IMO the single most important thing is that you like the head. And like, as in you find him/her simpatico, could imagine, other things being equal, having an agreeable chat with him/her in Starbucks. Or can imagine having a meeting with him/her when your unlovely 14yo dc has been caught smoking on a Geography field trip, and coming away from the meeting confident that the situation was being dealt with in a sensible and acceptable way.
Also check out the vibe given off by the support staff (v. important imo). Phone up incognito to ask a slightly dozy question about the entrance procedures, and see whether they give you the 'Oh god, not another stupid parent wasting my valuable time' routine, or whether they actually try to be helpful. Then extrapolate that attitude 5 years down the line to when you want to discuss some kind of problem with them.
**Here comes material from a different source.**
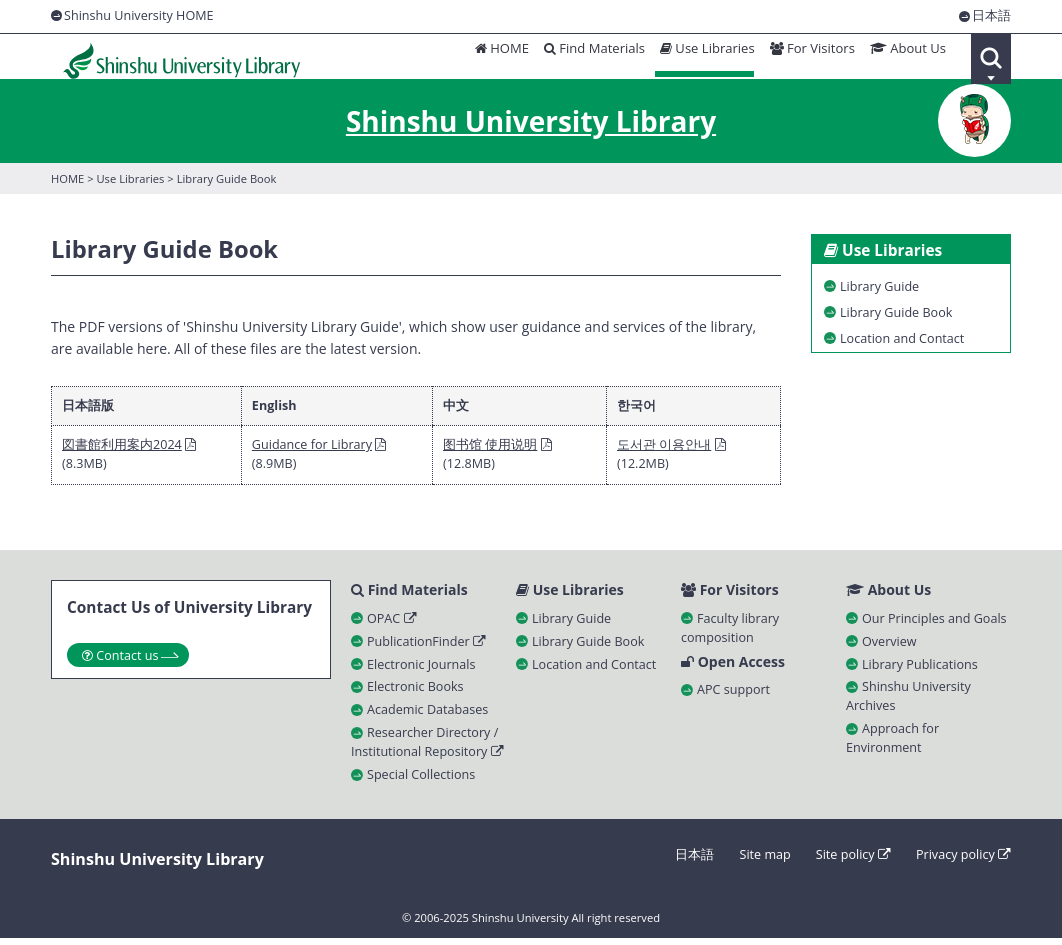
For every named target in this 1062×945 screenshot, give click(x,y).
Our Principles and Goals (934, 624)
Facilities less important, but vibe is all imo. And QPH's tip about whether you can envisage your child ending up like one of the school's 6th-formers. Also the academic range of the school from talking to other parents, there seem to be a lot of people hell-bent on shoehorning their child into the most academically starry establishment possible. I don't get that myself scraping along at the bottom of an academic powerhouse must be a miserable experience, but conversely, so is consistently being top of the class with minimal effort. I would be aiming to find a school where my child could be in the top 30% or so, so that they could feel they were doing well but would still need to make an effort achieve really good results.
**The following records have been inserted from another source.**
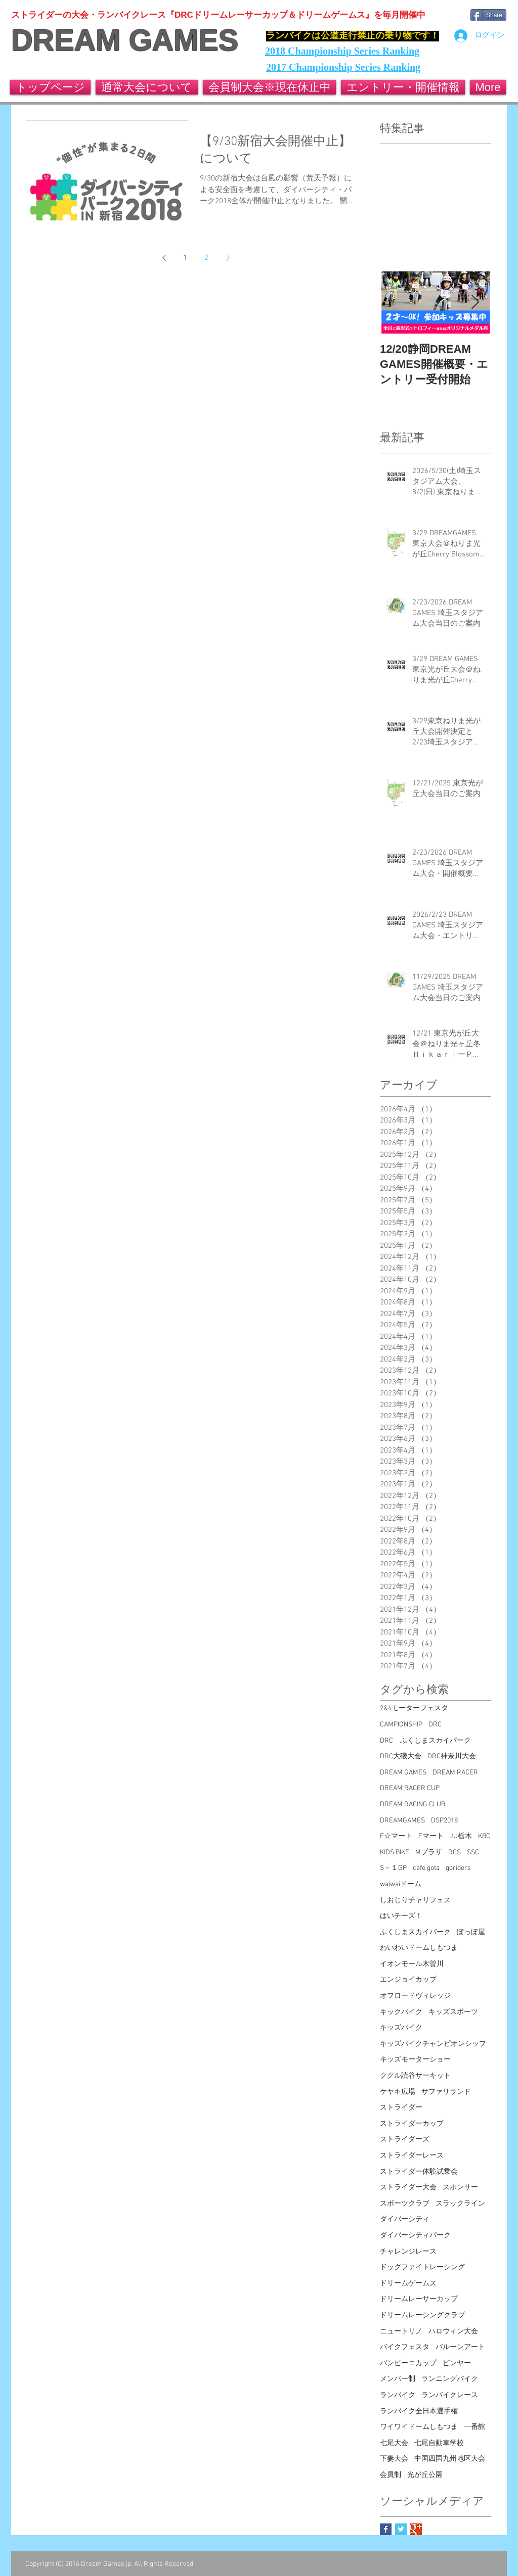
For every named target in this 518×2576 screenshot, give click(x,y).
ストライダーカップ (412, 2124)
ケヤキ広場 (397, 2092)
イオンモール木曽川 (412, 1964)
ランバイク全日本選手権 (419, 2411)
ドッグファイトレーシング (422, 2267)
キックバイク (401, 2012)
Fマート (431, 1836)
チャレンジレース (408, 2251)
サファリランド (446, 2092)
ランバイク (397, 2395)
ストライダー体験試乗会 (419, 2172)
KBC (484, 1836)
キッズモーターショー (415, 2059)
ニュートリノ (401, 2331)
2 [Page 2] (206, 257)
We looked at loads of v. popular N. London schools, both state and private. Some were off-puttingly snotty when you phoned up with an innocent enquiry or tried to make it as hard as possible for prospective parents to look round (kind of understandable when you think they have 2000 people applying for 180 places, but still). At others we got the feeling that we weren't just yet another prospective parent and that they would go out of their way to care about the individual. Dd1 passed the exams for all the glitzy N. London grammars as well as the glitzy private schools we applied to, plus a scholarship or two. But the school we actually chose had a completely delightful head, comparable results to the big name selective schools despite a wider intake, and the feeling that they really cared about each girl there. I haven't had a moment's doubt since she started on Sept 5th.